I presented to the Partner forum in Walnut Creek California for the California Society of CPAs on November 6, 2014, a presentation titled, “Succession and Staffing. What’s the real problem.”  

 

My first slide had an image of a bottle of tabasco sauce and a bottle of Pepto-Bismol.  My argument was that the profession didn’t have a succession or staffing problem, it had a business model problem. That is, if we focused on fixing the business model of accounting firms, we would move the needle on solving the succession and staffing problems we faced. Metaphorically, if we eased up on the tabasco, we would need less Pepto.  

 

The accounting firm business model has been problematic for decades. I know first-hand as a CPA (inactive); I experienced public accounting in the trenches first with KPMG in San Francisco then a large local firm in San Francisco. The experience was not a pleasant one.  

 

I graduated near the top of my class at UCSB and went straight to work for KPMG. I left the freedom of studying when I wanted, where I wanted, dressed how I wanted, to wearing a suit with a timesheet never too far from my hand. I was confused as the incentive I was taught in school was that capitalism was to create as much value or output with as little effort or resources as possible. It’s called profit. The accounting firm business model didn’t reflect my understanding of capitalism. Working 2300 or 2500 hours was worn like a badge of honor. Vacation blacked out during busy season and the way to get ahead was to work more. Yuk. My peers who didn’t enter public accounting worked less and made more.  Needless to say, I left public accounting for a better life.  Further, I have a very successful group of peers from UCSB who also studied accounting and none of them found success in public accounting. Kinda sad.  

 

The old business model was about being all things to all people, driving realization and utilization were the primary metrics. Keep people busy, leverage was in people and even if summer work meant low rates and tedious work pick it up. The profession asked smart people to do tedious work, working long hours, making less money than their peers and with any luck you might make partner in 8-10 years.  

 

To that end and unfortunately, we’re not surprised by the mess the profession is in. We have serious concerns that the State Societies, a pillar for local firms, might not make it.  

 

One slide I presented in Walnut Creek was titled, “Renew firm of today” arguing the metrics we ought to be measuring are:  

  1. What are the top 3 things we are doing to make your firm your #1 client
  2. What are the top 3 things we are doing to NOT make your firm your #1 client
  3. Measuring team member satisfaction
  4. Monthly recurring revenue (yes, subscription model in 2014)
  5. # of A clients, B clients and C clients and,
  6. A value review with clients.  

 

The gist being you need to focus on having a healthy firm, with the right clients, creating the right value for them on a recurring basis.  These are the steps towards transforming your business model so you can work 40 hours or less all year round, with the right clients.  This model will facilitate the ability for both you and your team to work 40 hours or less with the right clients focused on value creation.
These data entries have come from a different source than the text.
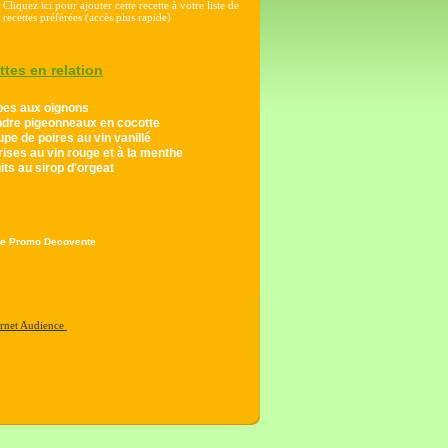
Cliquez ici pour ajouter cette recette à votre liste de
recettes préférées (accès plus rapide)
ttes en relation
pes aux oignons
ndre pigeonneaux en cocotte
pe de poires au vin vanillé
ises au vin rouge et à la menthe
its au sirop d'orgeat
e Promo Decovente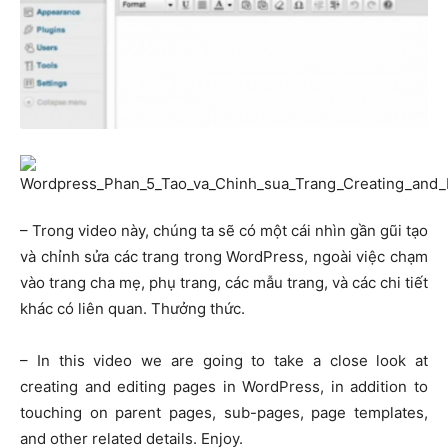
– Trong video này, chúng ta sẽ có một cái nhìn gần gũi tạo
và chỉnh sửa các trang trong WordPress, ngoài việc chạm
vào trang cha mẹ, phụ trang, các mẫu trang, và các chi tiết
khác có liên quan. Thưởng thức.
– In this video we are going to take a close look at
creating and editing pages in WordPress, in addition to
touching on parent pages, sub-pages, page templates,
and other related details. Enjoy.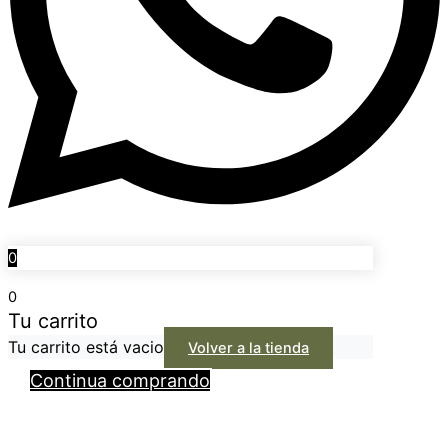
0
0
Tu carrito
Tu carrito está vacio
Volver a la tienda
Continua comprando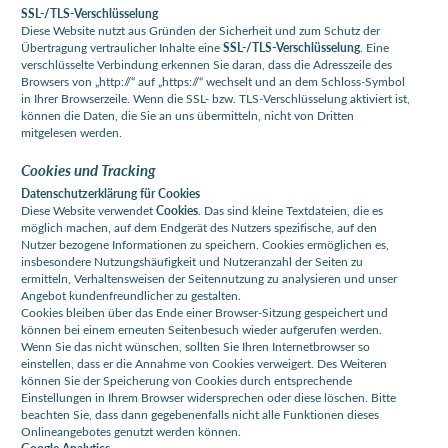
SSL-/TLS-Verschlüsselung
Diese Website nutzt aus Gründen der Sicherheit und zum Schutz der
Übertragung vertraulicher Inhalte eine
SSL-/TLS-Verschlüsselung
. Eine
verschlüsselte Verbindung erkennen Sie daran, dass die Adresszeile des
Browsers von „http://“ auf „https://“ wechselt und an dem Schloss-Symbol
in Ihrer Browserzeile. Wenn die SSL- bzw. TLS-Verschlüsselung aktiviert ist,
können die Daten, die Sie an uns übermitteln, nicht von Dritten
mitgelesen werden.
Cookies und Tracking
Datenschutzerklärung für Cookies
Diese Website verwendet
Cookies
. Das sind kleine Textdateien, die es
möglich machen, auf dem Endgerät des Nutzers spezifische, auf den
Nutzer bezogene Informationen zu speichern. Cookies ermöglichen es,
insbesondere Nutzungshäufigkeit und Nutzeranzahl der Seiten zu
ermitteln, Verhaltensweisen der Seitennutzung zu analysieren und unser
Angebot kundenfreundlicher zu gestalten.
Cookies bleiben über das Ende einer Browser-Sitzung gespeichert und
können bei einem erneuten Seitenbesuch wieder aufgerufen werden.
Wenn Sie das nicht wünschen, sollten Sie Ihren Internetbrowser so
einstellen, dass er die Annahme von Cookies verweigert. Des Weiteren
können Sie der Speicherung von Cookies durch entsprechende
Einstellungen in Ihrem Browser widersprechen oder diese löschen. Bitte
beachten Sie, dass dann gegebenenfalls nicht alle Funktionen dieses
Onlineangebotes genutzt werden können.
Google Analytics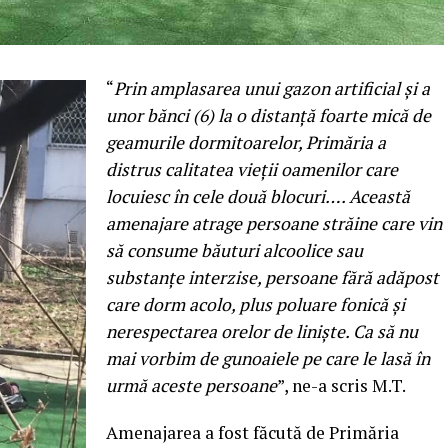
“
Prin amplasarea unui gazon artificial și a
unor bănci (6) la o distanță foarte mică de
geamurile dormitoarelor, Primăria a
distrus calitatea vieții oamenilor care
locuiesc în cele două blocuri…. Această
amenajare atrage persoane străine care vin
să consume băuturi alcoolice sau
substanțe interzise, persoane fără adăpost
care dorm acolo, plus poluare fonică și
nerespectarea orelor de liniște. Ca să nu
mai vorbim de gunoaiele pe care le lasă în
urmă aceste persoane
”, ne-a scris M.T.
Amenajarea a fost făcută de Primăria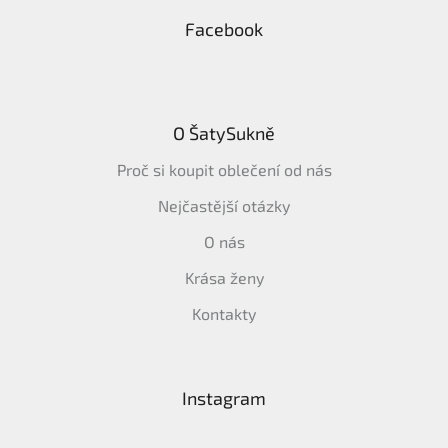
Facebook
O ŠatySukně
Proč si koupit oblečení od nás
Nejčastější otázky
O nás
Krása ženy
Kontakty
Instagram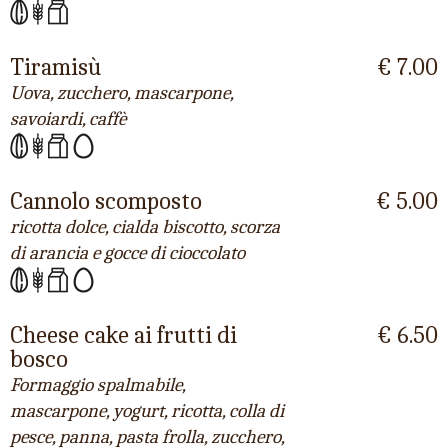
Tiramisù
€ 7.00
Uova, zucchero, mascarpone,
savoiardi, caffè
Cannolo scomposto
€ 5.00
ricotta dolce, cialda biscotto, scorza
di arancia e gocce di cioccolato
Cheese cake ai frutti di
€ 6.50
bosco
Formaggio spalmabile,
mascarpone, yogurt, ricotta, colla di
pesce, panna, pasta frolla, zucchero,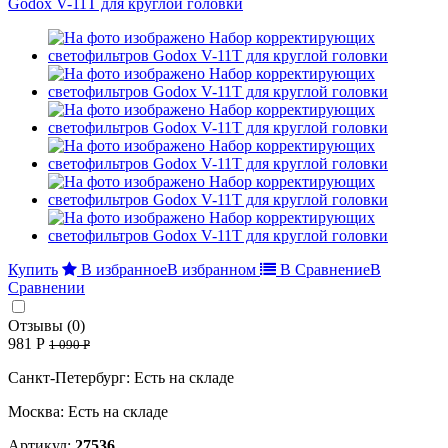
Купить
В избранное
В избранном
В Сравнение
В
Сравнении
Отзывы (0)
981 Р
1 090 Р
Санкт-Петербург: Есть на складе
Москва: Есть на складе
Артикул:
27536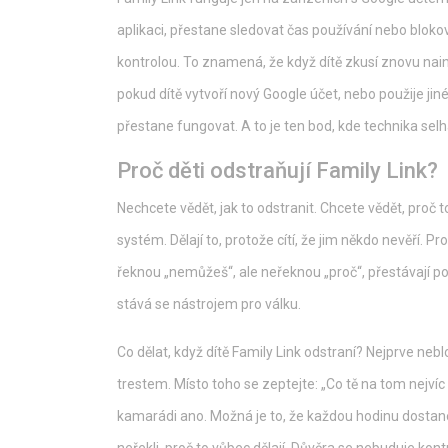
aplikaci, přestane sledovat čas používání nebo bloko
kontrolou. To znamená, že když dítě zkusí znovu nains
pokud dítě vytvoří nový Google účet, nebo použije jin
přestane fungovat. A to je ten bod, kde technika sel
Proč děti odstraňují Family Link?
Nechcete vědět, jak to odstranit. Chcete vědět, proč to
systém. Dělají to, protože cítí, že jim někdo nevěří. P
řeknou „nemůžeš“, ale neřeknou „proč“, přestávají p
stává se nástrojem pro válku.
Co dělat, když dítě Family Link odstraní? Nejprve neb
trestem. Místo toho se zeptejte: „Co tě na tom nejví
kamarádi ano. Možná je to, že každou hodinu dostane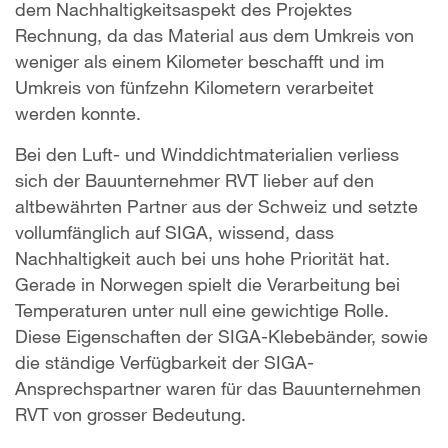
dem Nachhaltigkeitsaspekt des Projektes
Rechnung, da das Material aus dem Umkreis von
weniger als einem Kilometer beschafft und im
Umkreis von fünfzehn Kilometern verarbeitet
werden konnte.
Bei den Luft- und Winddichtmaterialien verliess
sich der Bauunternehmer RVT lieber auf den
altbewährten Partner aus der Schweiz und setzte
vollumfänglich auf SIGA, wissend, dass
Nachhaltigkeit auch bei uns hohe Priorität hat.
Gerade in Norwegen spielt die Verarbeitung bei
Temperaturen unter null eine gewichtige Rolle.
Diese Eigenschaften der SIGA-Klebebänder, sowie
die ständige Verfügbarkeit der SIGA-
Ansprechspartner waren für das Bauunternehmen
RVT von grosser Bedeutung.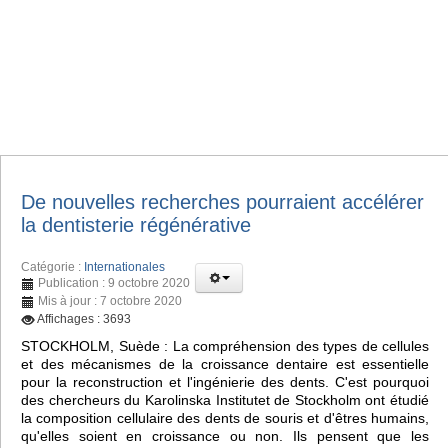
De nouvelles recherches pourraient accélérer
la dentisterie régénérative
Catégorie :
Internationales
Publication : 9 octobre 2020
Mis à jour : 7 octobre 2020
Affichages : 3693
STOCKHOLM, Suède : La compréhension des types de cellules
et des mécanismes de la croissance dentaire est essentielle
pour la reconstruction et l'ingénierie des dents. C'est pourquoi
des chercheurs du Karolinska Institutet de Stockholm ont étudié
la composition cellulaire des dents de souris et d'êtres humains,
qu'elles soient en croissance ou non. Ils pensent que les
This will drive pipeline and retention of accountants. It will also enable firm owners to goal seek for driving profits up and hours down.  

 

Many firms have made progress, and the AICPA/States are all too aware they have a real problem on their hands. We argue if the business model of accounting firms doesn’t change, all other initiatives will be short term or half-baked fixes. Address the tabasco issue.